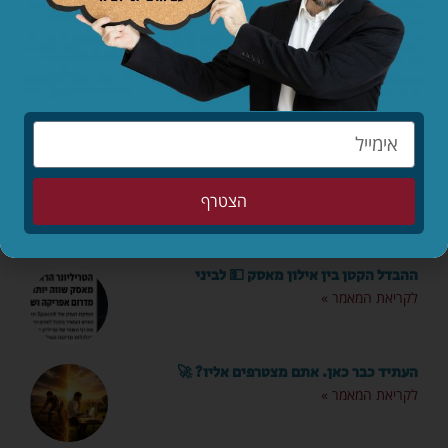
לקריאת המאמר »
החופש כאן. בעלי שם. איך מחזיקים מעמד?!
לקריאת המאמר »
הילד קיבל ווטסאפ. מה עכשיו? 📱
לקריאת המאמר »
הצטרף
ההבדל הקטן בין אילון מאסק 💵 לביני
לקריאת המאמר »
העתיד כבר כאן. אתם מצטרפים אליו? 🚀
לקריאת המאמר »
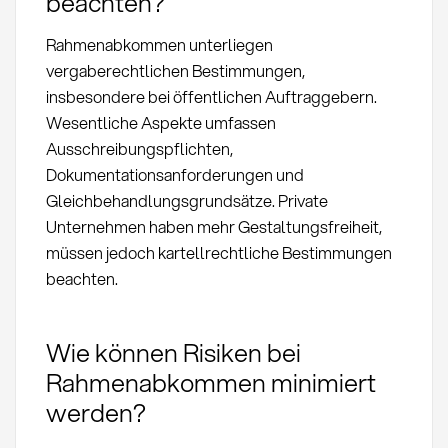
beachten?
Rahmenabkommen unterliegen
vergaberechtlichen Bestimmungen,
insbesondere bei öffentlichen Auftraggebern.
Wesentliche Aspekte umfassen
Ausschreibungspflichten,
Dokumentationsanforderungen und
Gleichbehandlungsgrundsätze. Private
Unternehmen haben mehr Gestaltungsfreiheit,
müssen jedoch kartellrechtliche Bestimmungen
beachten.
Wie können Risiken bei
Rahmenabkommen minimiert
werden?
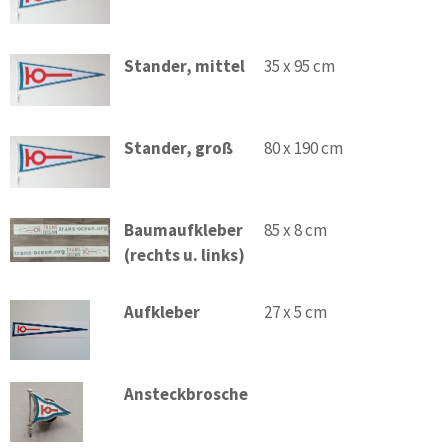
Stander, mittel
35 x 95 cm
Stander, groß
80 x 190 cm
Baumaufkleber
85 x 8 cm
(rechts u. links)
Aufkleber
27 x 5 cm
Ansteckbrosche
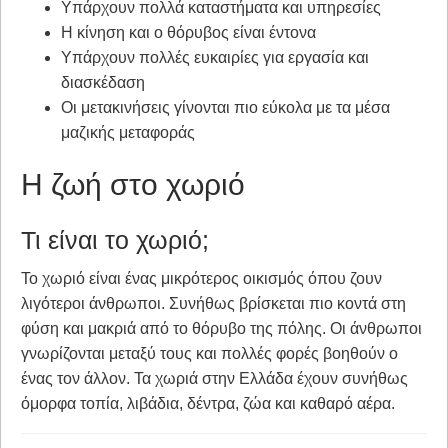
Υπάρχουν πολλά καταστήματα και υπηρεσίες
Η κίνηση και ο θόρυβος είναι έντονα
Υπάρχουν πολλές ευκαιρίες για εργασία και
διασκέδαση
Οι μετακινήσεις γίνονται πιο εύκολα με τα μέσα
μαζικής μεταφοράς
Η ζωή στο χωριό
Τι είναι το χωριό;
Το χωριό είναι ένας μικρότερος οικισμός όπου ζουν
λιγότεροι άνθρωποι. Συνήθως βρίσκεται πιο κοντά στη
φύση και μακριά από το θόρυβο της πόλης. Οι άνθρωποι
γνωρίζονται μεταξύ τους και πολλές φορές βοηθούν ο
ένας τον άλλον. Τα χωριά στην Ελλάδα έχουν συνήθως
όμορφα τοπία, λιβάδια, δέντρα, ζώα και καθαρό αέρα.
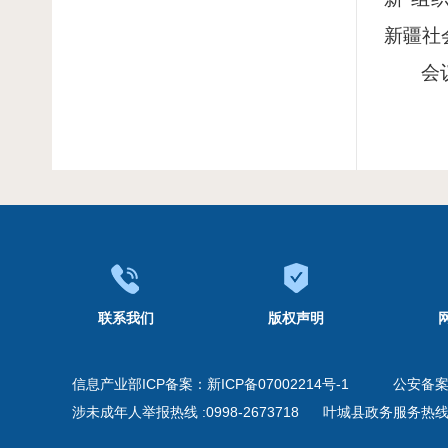
新疆社
会
联系我们
版权声明
信息产业部ICP备案：
新ICP备07002214号-1
公安备
涉未成年人举报热线 :0998-2673718
叶城县政务服务热线 09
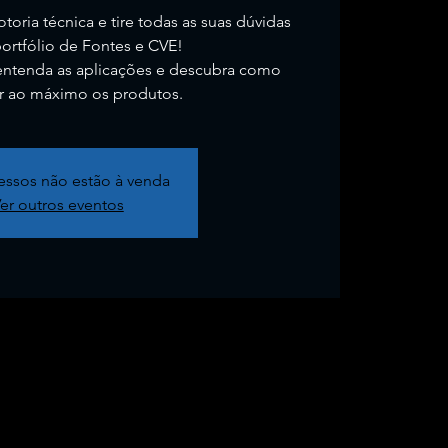
toria técnica e tire todas as suas dúvidas
ortfólio de Fontes e CVE!
entenda as aplicações e descubra como
ar ao máximo os produtos.
essos não estão à venda
er outros eventos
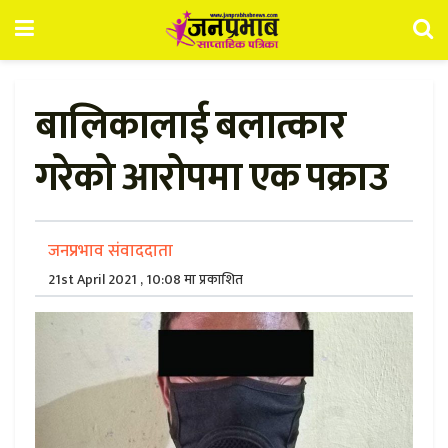
बालिकालाई बलात्कार
गरेको आरोपमा एक पक्राउ
जनप्रभाव संवाददाता
21st April 2021 , 10:08 मा प्रकाशित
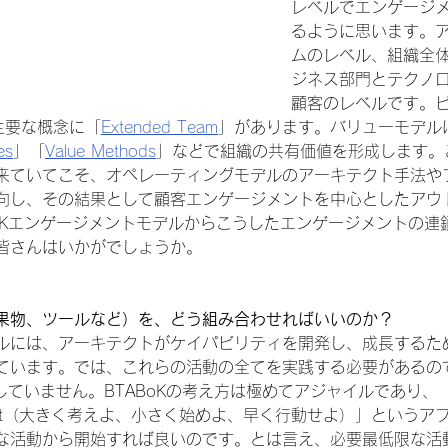
レベルでエンゲージ
るように思います。
ムのレベル、組織全体
ジネス部門とテクノ
顧客のレベルです。
主要な概念に「
Extended Team
」があります。バリューモデル
es
」「
Value Methods
」などで組織の共有価値を形成します。
来ていてこそ、オペレーティングモデルのアーキテクト手法や
向し、その結果として顧客エンゲージメントを中心としたアウ
BoKエンゲージメントモデルからこうしたエンゲージメントの連
皆さんはいかがでしょうか。
果物、ツールなど）を、どう組み合わせればいいのか？
ルには、アーキテクトがケイパビリティを開発し、成長するた
ています。では、これらの活動の全てを実践する必要があるの
していません。BTABoKの考え方は極めてアジャイルであり、「Thin
 Move Fast（大きく考えよ、小さく始めよ、早く行動せよ）」という
な活動から開始すれば良いのです。とは言え、必要最低限な活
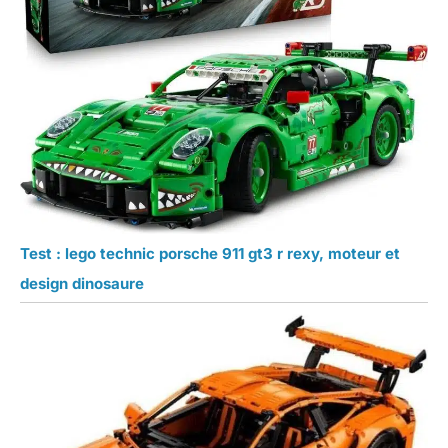
Test : lego technic porsche 911 gt3 r rexy, moteur et
design dinosaure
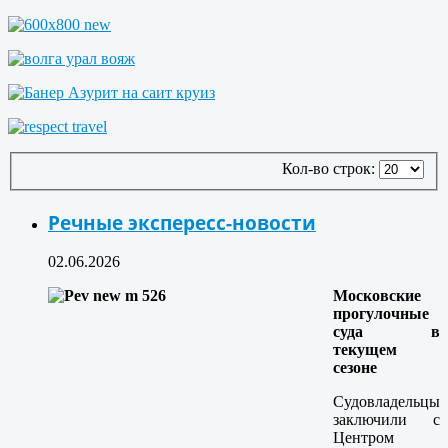
Кол-во строк:
Речные экспересс-новости
02.06.2026
Московские
прогулочные
суда в
текущем
сезоне
Судовладельцы
заключили с
Центром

** Task to carry out **
Print the preceding material over again exactly. Please leave the pictures out.

** Response **
לקריאת המאמר »
החופש כאן. בעלי שם. איך מחזיקים מעמד?!
לקריאת המאמר »
הילד קיבל ווטסאפ. מה עכשיו? 📱
לקריאת המאמר »
הצטרף
ההבדל הקטן בין אילון מאסק 💵 לביני
לקריאת המאמר »
העתיד כבר כאן. אתם מצטרפים אליו? 🚀
לקריאת המאמר »
beachten?
Rahmenabkommen unterliegen
vergaberechtlichen Bestimmungen,
insbesondere bei öffentlichen Auftraggebern.
Wesentliche Aspekte umfassen
Ausschreibungspflichten,
Dokumentationsanforderungen und
Gleichbehandlungsgrundsätze. Private
Unternehmen haben mehr Gestaltungsfreiheit,
müssen jedoch kartellrechtliche Bestimmungen
beachten.
Wie können Risiken bei
Rahmenabkommen minimiert
werden?
Stander, mittel
35 x 95 cm
Stander, groß
80 x 190 cm
Baumaufkleber
85 x 8 cm
(rechts u. links)
Aufkleber
27 x 5 cm
Ansteckbrosche
Υπάρχουν πολλά καταστήματα και υπηρεσίες
Η κίνηση και ο θόρυβος είναι έντονα
Υπάρχουν πολλές ευκαιρίες για εργασία και
διασκέδαση
Οι μετακινήσεις γίνονται πιο εύκολα με τα μέσα
μαζικής μεταφοράς
Η ζωή στο χωριό
Τι είναι το χωριό;
Το χωριό είναι ένας μικρότερος οικισμός όπου ζουν
λιγότεροι άνθρωποι. Συνήθως βρίσκεται πιο κοντά στη
φύση και μακριά από το θόρυβο της πόλης. Οι άνθρωποι
γνωρίζονται μεταξύ τους και πολλές φορές βοηθούν ο
ένας τον άλλον. Τα χωριά στην Ελλάδα έχουν συνήθως
όμορφα τοπία, λιβάδια, δέντρα, ζώα και καθαρό αέρα.
新疆社
会
联系我们
版权声明
信息产业部ICP备案：
新ICP备07002214号-1
公安备
涉未成年人举报热线 :0998-2673718
叶城县政务服务热线 09
toria técnica e tire todas as suas dúvidas
ortfólio de Fontes e CVE!
entenda as aplicações e descubra como
ar ao máximo os produtos.
essos não estão à venda
er outros eventos
बालिकालाई बलात्कार
गरेको आरोपमा एक पक्राउ
जनप्रभाव संवाददाता
21st April 2021 , 10:08 मा प्रकाशित
レベルでエンゲージ
るように思います。
ムのレベル、組織全体
ジネス部門とテクノ
顧客のレベルです。
主要な概念に「
Extended Team
」があります。バリューモデル
es
」「
Value Methods
」などで組織の共有価値を形成します。
来ていてこそ、オペレーティングモデルのアーキテクト手法や
向し、その結果として顧客エンゲージメントを中心としたアウ
BoKエンゲージメントモデルからこうしたエンゲージメントの連
皆さんはいかがでしょうか。
果物、ツールなど）を、どう組み合わせればいいのか？
ルには、アーキテクトがケイパビリティを開発し、成長するた
ています。では、これらの活動の全てを実践する必要があるの
していません。BTABoKの考え方は極めてアジャイルであり、「Thin
 Move Fast（大きく考えよ、小さく始めよ、早く行動せよ）」という
な活動から開始すれば良いのです。とは言え、必要最低限な活
Test : lego technic porsche 911 gt3 r rexy, moteur et
design dinosaure
Кол-во строк:
Речные экспересс-новости
02.06.2026
Московские
прогулочные
суда в
текущем
сезоне
Судовладельцы
заключили с
Центром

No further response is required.